• **Your task**: Copy out the data exactly as it appears, without a single image.

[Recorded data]
--------------------
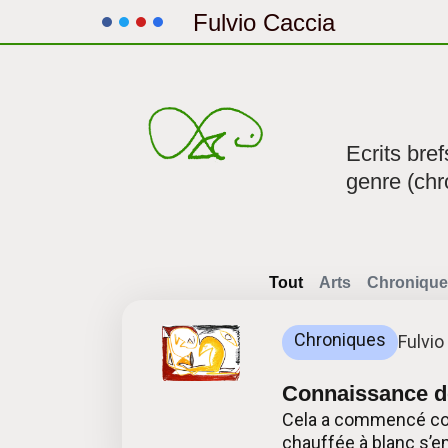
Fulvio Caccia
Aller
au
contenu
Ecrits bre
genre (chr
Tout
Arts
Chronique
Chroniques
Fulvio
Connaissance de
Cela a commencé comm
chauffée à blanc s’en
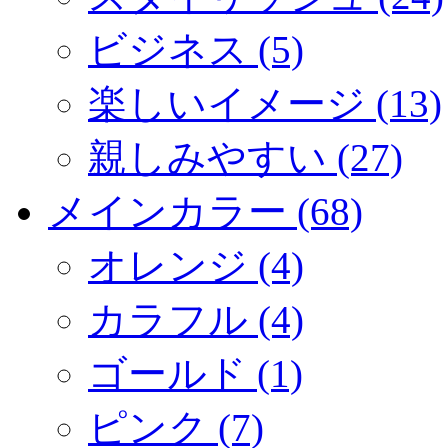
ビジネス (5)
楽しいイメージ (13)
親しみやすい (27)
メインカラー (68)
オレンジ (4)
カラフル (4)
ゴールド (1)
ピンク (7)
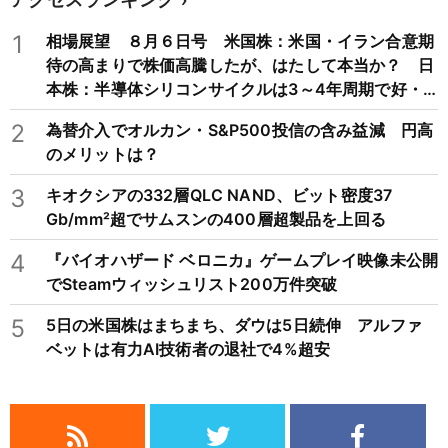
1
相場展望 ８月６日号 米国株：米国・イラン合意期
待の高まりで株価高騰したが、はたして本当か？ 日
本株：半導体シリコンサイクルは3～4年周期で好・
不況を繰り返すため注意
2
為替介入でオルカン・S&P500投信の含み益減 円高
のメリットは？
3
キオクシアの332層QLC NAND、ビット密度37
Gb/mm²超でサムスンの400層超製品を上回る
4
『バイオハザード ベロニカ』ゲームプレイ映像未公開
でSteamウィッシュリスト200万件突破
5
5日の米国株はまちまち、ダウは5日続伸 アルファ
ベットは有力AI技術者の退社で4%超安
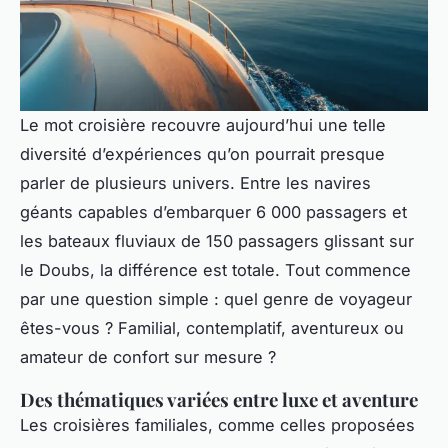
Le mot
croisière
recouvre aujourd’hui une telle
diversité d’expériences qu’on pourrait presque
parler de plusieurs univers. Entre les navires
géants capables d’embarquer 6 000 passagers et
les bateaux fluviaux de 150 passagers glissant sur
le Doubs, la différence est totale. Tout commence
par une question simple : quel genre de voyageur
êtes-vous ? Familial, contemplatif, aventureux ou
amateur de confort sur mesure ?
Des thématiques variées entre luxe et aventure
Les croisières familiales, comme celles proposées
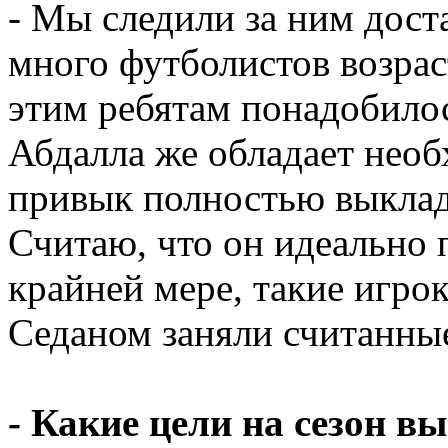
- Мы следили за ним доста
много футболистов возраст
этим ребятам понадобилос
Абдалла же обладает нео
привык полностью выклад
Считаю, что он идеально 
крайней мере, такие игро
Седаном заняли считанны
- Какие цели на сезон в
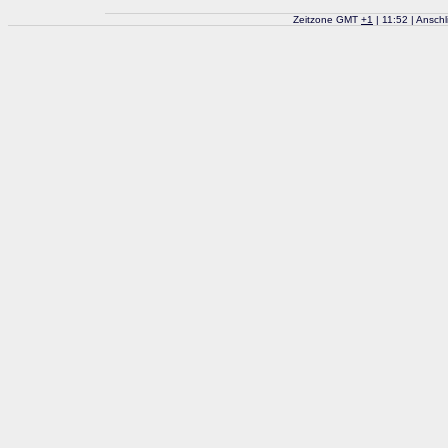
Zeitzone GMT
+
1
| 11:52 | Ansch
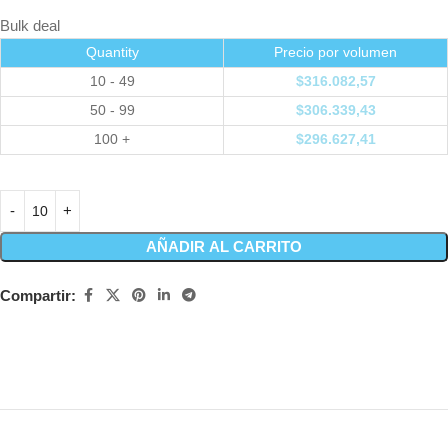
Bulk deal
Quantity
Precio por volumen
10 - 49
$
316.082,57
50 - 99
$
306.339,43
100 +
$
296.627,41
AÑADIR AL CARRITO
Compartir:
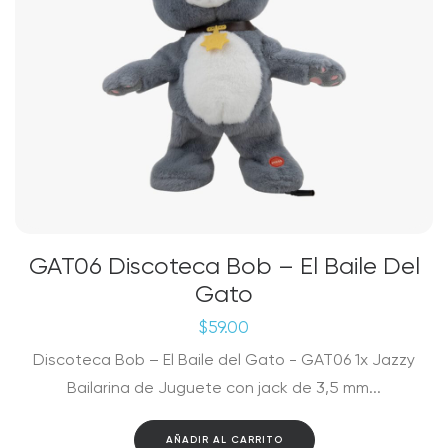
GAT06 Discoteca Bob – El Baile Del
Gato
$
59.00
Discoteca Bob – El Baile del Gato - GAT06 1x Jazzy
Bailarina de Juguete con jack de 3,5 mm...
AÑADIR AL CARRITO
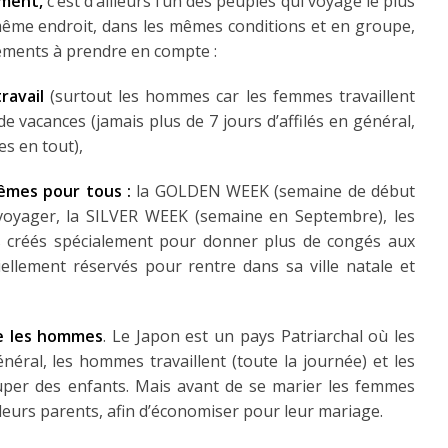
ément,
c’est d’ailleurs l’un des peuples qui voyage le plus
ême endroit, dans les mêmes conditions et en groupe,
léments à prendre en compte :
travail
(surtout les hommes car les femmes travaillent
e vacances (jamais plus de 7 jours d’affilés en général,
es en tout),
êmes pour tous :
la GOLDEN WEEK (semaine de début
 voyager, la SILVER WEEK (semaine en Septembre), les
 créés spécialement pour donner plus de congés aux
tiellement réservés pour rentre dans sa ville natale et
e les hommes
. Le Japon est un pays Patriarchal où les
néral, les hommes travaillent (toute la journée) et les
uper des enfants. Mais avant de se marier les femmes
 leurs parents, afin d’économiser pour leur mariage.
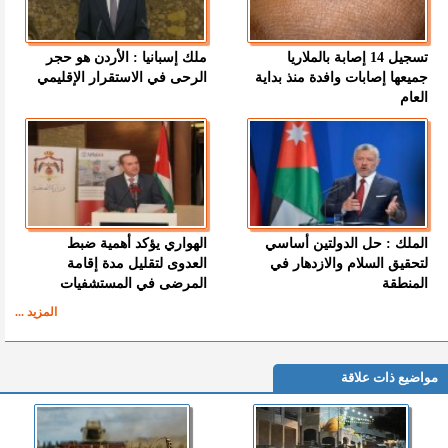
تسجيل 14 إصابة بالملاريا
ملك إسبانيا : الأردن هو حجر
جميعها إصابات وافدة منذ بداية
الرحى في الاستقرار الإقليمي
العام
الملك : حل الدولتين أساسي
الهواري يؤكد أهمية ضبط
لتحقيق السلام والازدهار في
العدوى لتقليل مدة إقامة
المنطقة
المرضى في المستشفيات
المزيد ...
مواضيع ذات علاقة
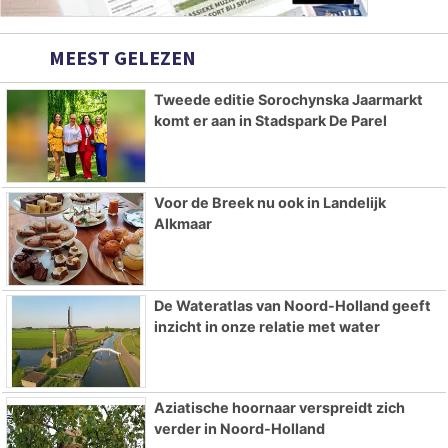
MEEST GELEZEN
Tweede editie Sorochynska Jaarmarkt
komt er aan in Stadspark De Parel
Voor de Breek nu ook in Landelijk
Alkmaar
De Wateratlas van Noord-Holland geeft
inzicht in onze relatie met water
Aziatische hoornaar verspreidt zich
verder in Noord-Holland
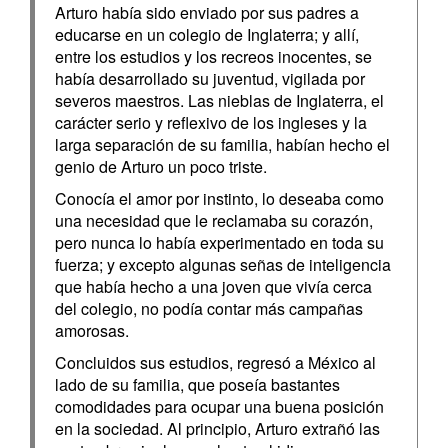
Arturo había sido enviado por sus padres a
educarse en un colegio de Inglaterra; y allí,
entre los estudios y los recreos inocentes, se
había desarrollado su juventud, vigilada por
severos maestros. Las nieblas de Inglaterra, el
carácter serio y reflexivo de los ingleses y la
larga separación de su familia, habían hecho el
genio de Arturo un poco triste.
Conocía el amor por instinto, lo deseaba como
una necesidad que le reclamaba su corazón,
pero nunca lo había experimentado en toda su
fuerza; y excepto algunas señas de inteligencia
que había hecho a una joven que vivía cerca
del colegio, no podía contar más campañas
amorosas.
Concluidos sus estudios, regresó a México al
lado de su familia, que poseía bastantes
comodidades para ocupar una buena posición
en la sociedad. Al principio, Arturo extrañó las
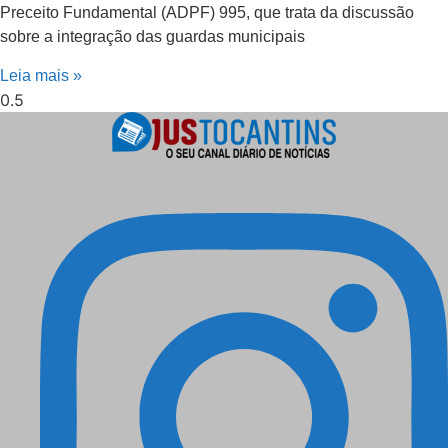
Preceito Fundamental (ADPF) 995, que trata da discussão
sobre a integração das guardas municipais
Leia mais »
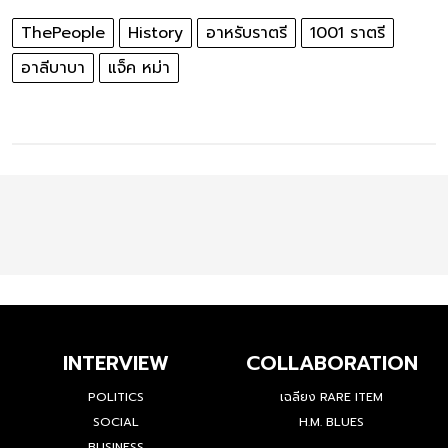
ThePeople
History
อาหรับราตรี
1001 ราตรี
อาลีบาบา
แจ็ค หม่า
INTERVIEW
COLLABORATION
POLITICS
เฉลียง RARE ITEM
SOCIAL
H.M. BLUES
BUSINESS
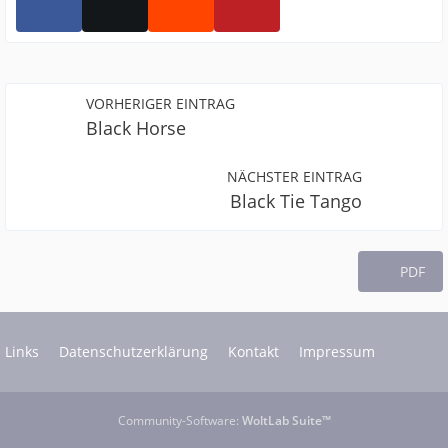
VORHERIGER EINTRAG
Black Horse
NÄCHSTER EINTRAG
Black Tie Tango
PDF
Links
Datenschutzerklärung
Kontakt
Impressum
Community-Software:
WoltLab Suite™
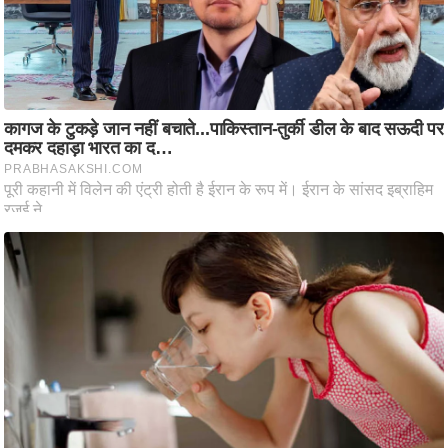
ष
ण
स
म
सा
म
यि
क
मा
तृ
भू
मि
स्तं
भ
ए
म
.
--------------------
• **Solution to this exercise**:
Fulvio Caccia
Aller
au
contenu
Ecrits bre
genre (chr
Tout
Arts
Chronique
Chroniques
Fulvio
Connaissance de
Cela a commencé comm
chauffée à blanc s’en
ビジネス (5)
楽しいイメージ (13)
親しみやすい (27)
メインカラー (68)
オレンジ (4)
カラフル (4)
ゴールド (1)
ピンク (7)
1
相場展望 ８月６日号 米国株：米国・イラン合意期
待の高まりで株価高騰したが、はたして本当か？ 日
本株：半導体シリコンサイクルは3～4年周期で好・
不況を繰り返すため注意
2
為替介入でオルカン・S&P500投信の含み益減 円高
のメリットは？
3
キオクシアの332層QLC NAND、ビット密度37
Gb/mm²超でサムスンの400層超製品を上回る
4
『バイオハザード ベロニカ』ゲームプレイ映像未公開
でSteamウィッシュリスト200万件突破
5
5日の米国株はまちまち、ダウは5日続伸 アルファ
ベットは有力AI技術者の退社で4%超安
Le mot
croisière
recouvre aujourd’hui une telle
diversité d’expériences qu’on pourrait presque
parler de plusieurs univers. Entre les navires
géants capables d’embarquer 6 000 passagers et
les bateaux fluviaux de 150 passagers glissant sur
le Doubs, la différence est totale. Tout commence
par une question simple : quel genre de voyageur
êtes-vous ? Familial, contemplatif, aventureux ou
amateur de confort sur mesure ?
Des thématiques variées entre luxe et aventure
Les croisières familiales, comme celles proposées
- Мы следили за ним доста
много футболистов возраст
этим ребятам понадобилос
Абдалла же обладает нео
привык полностью выклад
Считаю, что он идеально 
крайней мере, такие игро
Седаном заняли считанны
- Какие цели на сезон в
Zeitzone GMT
+
1
| 11:52 | Ansch
Bulk deal
Quantity
Precio por volumen
10 - 49
$
316.082,57
50 - 99
$
306.339,43
100 +
$
296.627,41
AÑADIR AL CARRITO
Compartir:
GAT06 Discoteca Bob – El Baile Del
Gato
$
59.00
Discoteca Bob – El Baile del Gato - GAT06 1x Jazzy
Bailarina de Juguete con jack de 3,5 mm...
AÑADIR AL CARRITO
ément,
c’est d’ailleurs l’un des peuples qui voyage le plus
ême endroit, dans les mêmes conditions et en groupe,
léments à prendre en compte :
travail
(surtout les hommes car les femmes travaillent
e vacances (jamais plus de 7 jours d’affilés en général,
es en tout),
êmes pour tous :
la GOLDEN WEEK (semaine de début
 voyager, la SILVER WEEK (semaine en Septembre), les
 créés spécialement pour donner plus de congés aux
tiellement réservés pour rentre dans sa ville natale et
e les hommes
. Le Japon est un pays Patriarchal où les
néral, les hommes travaillent (toute la journée) et les
uper des enfants. Mais avant de se marier les femmes
 leurs parents, afin d’économiser pour leur mariage.
تسجيل 14 إصابة بالملاريا
ملك إسبانيا : الأردن هو حجر
جميعها إصابات وافدة منذ بداية
الرحى في الاستقرار الإقليمي
العام
الملك : حل الدولتين أساسي
الهواري يؤكد أهمية ضبط
لتحقيق السلام والازدهار في
العدوى لتقليل مدة إقامة
المنطقة
المرضى في المستشفيات
المزيد ...
مواضيع ذات علاقة
MEEST GELEZEN
Tweede editie Sorochynska Jaarmarkt
komt er aan in Stadspark De Parel
Voor de Breek nu ook in Landelijk
Alkmaar
De Wateratlas van Noord-Holland geeft
inzicht in onze relatie met water
Aziatische hoornaar verspreidt zich
verder in Noord-Holland
Arturo había sido enviado por sus padres a
educarse en un colegio de Inglaterra; y allí,
entre los estudios y los recreos inocentes, se
había desarrollado su juventud, vigilada por
severos maestros. Las nieblas de Inglaterra, el
carácter serio y reflexivo de los ingleses y la
larga separación de su familia, habían hecho el
genio de Arturo un poco triste.
Conocía el amor por instinto, lo deseaba como
una necesidad que le reclamaba su corazón,
pero nunca lo había experimentado en toda su
fuerza; y excepto algunas señas de inteligencia
que había hecho a una joven que vivía cerca
del colegio, no podía contar más campañas
amorosas.
Concluidos sus estudios, regresó a México al
lado de su familia, que poseía bastantes
comodidades para ocupar una buena posición
en la sociedad. Al principio, Arturo extrañó las
Preceito Fundamental (ADPF) 995, que trata da discussão
sobre a integração das guardas municipais
Leia mais »
ThePeople
History
อาหรับราตรี
1001 ราตรี
อาลีบาบา
แจ็ค หม่า
INTERVIEW
COLLABORATION
POLITICS
เฉลียง RARE ITEM
SOCIAL
H.M. BLUES
BUSINESS
VORHERIGER EINTRAG
Black Horse
NÄCHSTER EINTRAG
Black Tie Tango
PDF
Links
Datenschutzerklärung
Kontakt
Impressum
Community-Software:
WoltLab Suite™
ष
ण
स
म
सा
म
यि
क
मा
तृ
भू
मि
स्तं
भ
ए
म
.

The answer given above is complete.